Toni hatte bereits vor langer Zeit auf Bio-Hennen umgestellt, und die Jungen haben bei der Übernahme auf Bruderhahn-Biohennen umgesattelt, was ein wirklich toller Entwicklungsschritt ist. Von Markus sind die Eier dann so gestempelt, dass der Name des Bauern direkt auf dem Ei steht – das habe ich vorher noch nie gesehen. Es ist etwas Besonderes, wenn jemand seinen eigenen Namen auf das Ei schreibt.
Sie sind wirklich stolz auf ihre Lebensmittel, besonders auf ihre Eier und das, was sie tun. Das Schöne ist auch, wenn man eine Lage Eier sieht. Ich wiederhole mich, aber auch da geht mir wieder das Herz auf, weil es einfach bunte Eier sind: weiße, hellbraune, dunkelbraune – einfach durcheinander, wie sie kommen. Ich habe ihm gesagt, er soll sie auch nicht sortieren. Wenn sie so gemischt sind, machen sie direkt einen ganz anderen Eindruck, zum Beispiel am Frühstücksbuffet, wenn die Gäste die Eier mitsamt der Schale sehen.

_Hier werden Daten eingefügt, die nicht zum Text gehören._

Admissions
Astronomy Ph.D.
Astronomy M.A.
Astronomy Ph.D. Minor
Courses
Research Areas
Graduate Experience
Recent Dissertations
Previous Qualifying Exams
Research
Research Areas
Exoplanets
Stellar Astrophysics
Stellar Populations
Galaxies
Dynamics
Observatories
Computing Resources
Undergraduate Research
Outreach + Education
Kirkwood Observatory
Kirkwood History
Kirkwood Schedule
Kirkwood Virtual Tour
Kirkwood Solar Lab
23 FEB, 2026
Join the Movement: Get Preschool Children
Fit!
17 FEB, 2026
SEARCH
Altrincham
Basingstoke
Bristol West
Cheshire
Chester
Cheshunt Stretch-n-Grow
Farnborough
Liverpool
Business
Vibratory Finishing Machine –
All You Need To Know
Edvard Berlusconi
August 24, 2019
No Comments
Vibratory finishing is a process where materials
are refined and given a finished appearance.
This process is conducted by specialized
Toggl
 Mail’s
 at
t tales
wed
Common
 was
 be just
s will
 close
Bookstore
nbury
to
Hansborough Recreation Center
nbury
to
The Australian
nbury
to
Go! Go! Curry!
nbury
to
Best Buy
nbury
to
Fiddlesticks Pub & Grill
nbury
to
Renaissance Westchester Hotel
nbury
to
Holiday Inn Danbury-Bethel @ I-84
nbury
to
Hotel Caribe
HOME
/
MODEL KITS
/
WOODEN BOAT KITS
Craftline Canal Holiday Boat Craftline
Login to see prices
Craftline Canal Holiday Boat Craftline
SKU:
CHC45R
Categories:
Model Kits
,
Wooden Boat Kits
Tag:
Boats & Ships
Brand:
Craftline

Und der Geschmack ist einfach 1a.
Die Eiergrößen folgen dabei der Natur: Am Anfang gibt es kleinere Eier, wenn die Hennen noch wachsen, und später werden die Eier größer – und so beginnt der Kreislauf von vorne. Die Eier kommen eben so, wie sie kommen. Das ist wie beim Fischer, der mit dem Fang kommt, den er aus dem Bodensee geholt hat – ein Durcheinander, aber das darf auch so sein. Von der Stange kann man sich im Supermarkt kaufen. Bei uns haben wir wirklich etwas Besonderes.